In Thüringen und Sachsen gibt es ein Transparenzgesetz, das den Zugang zu Informationen erleichtern soll. In beiden Ländern befindet sich ein Transparenzportal im Aufbau. Hier kannst Du Informationen online finden. Einfach einen Suchbegriff eingeben und los geht es:
In Brandenburg gibt es leider noch kein Transparenzportal und auch das Transparenzgesetz muss noch weiterentwickelt werden. Trotzdem kannst Du auch hier Informationsanfragen stellen.Außerdem gibt es mit dem DatenAdler ein Open Data-Portal: https://datenadler.de/.
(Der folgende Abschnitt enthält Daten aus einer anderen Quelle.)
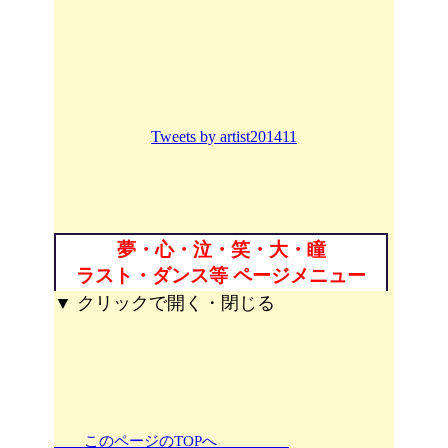
Tweets by artist201411
夢・心・泣・笑・大・瞳
ラスト・ダンス等 ページメニュー
▼ クリックで開く・閉じる
このページのTOPへ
Hilfreich ist hierfür die Plattform „FragDenStaat“. Dort findest Du eine Auflistung verschiedener Verwaltungen, die man ansprechen kann. Die Anfrage kannst Du über ein fertiges Formular an die passende Behörde richten: https://fragdenstaat.de/
Du willst, dass sich der Ortschaftsrat, der Gemeinderat bzw. in Brandenburg die Gemeindevertretung, der Stadtrat bzw. in Brandenburg die Stadtverordnetenversammlung oder der Kreistag mit einem Thema auseinandersetzt? Dafür ist der Einwohnerantrag sehr gut geeignet. Es gibt ihn in Brandenburg (§ 14 BbgKVerf), Sachsen (§ 22 SächsGemO) und Thüringen (§§ 7ff. ThürEBBG).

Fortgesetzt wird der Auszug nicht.